A senior producer at the Library of Congress and the host of the Frank Zappa Mini-Film Festival, Middleton begins his defense of the film schedule—which includes obscenity-laden classics like Uncle Meat, The Amazing Mr. Bickford, Does Humor Belong in Music?, and Motels—by clarifying that Zappa is not obscene—”he’s diverse.”
Turns out the diversity schtick is useful for more than just pandering. According to Middleton, the LoC’s big-tent curatorial philosophy is the “one reason the rock and roll film series exists. Because there’s practically no other way to present that kind of music at the Library of Congress.”
But is the LoC’s tent big enough for the larger- and grosser-than-life Zappa?
“Frank Zappa was a serious musician, and was considered so by most people. I was impressed by his political stance on censorship. And some serious orchestra’s [such as the BBC Symphony Orchestra and others] have performed his music. But his films are a different kind of animal. He uses his sense of humor and his wry sense of life in these movies, and he also expands his artistic vision.”
But what about all the man-humping? And Zappa’s dirty, dirty mouth?
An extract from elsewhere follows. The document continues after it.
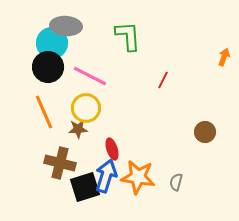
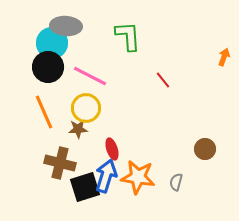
red line: rotated 66 degrees counterclockwise
brown circle: moved 17 px down
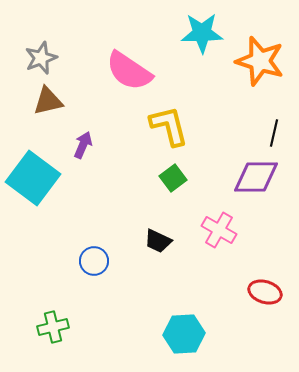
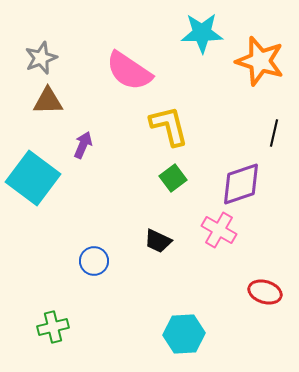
brown triangle: rotated 12 degrees clockwise
purple diamond: moved 15 px left, 7 px down; rotated 18 degrees counterclockwise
Middleton admits he had to watch Uncle Meat twice before committing to a screening. “It was a little wild, kind of obscene in the stricter since. So I had to watch it again to make sure I wanted to program it. To let the audience absorb the film as they will.”
Check out Washington City Paper’s City Lights write-up of Uncle Meat. “And,” Middelton reminds, “don’t forget your rubber chicken.”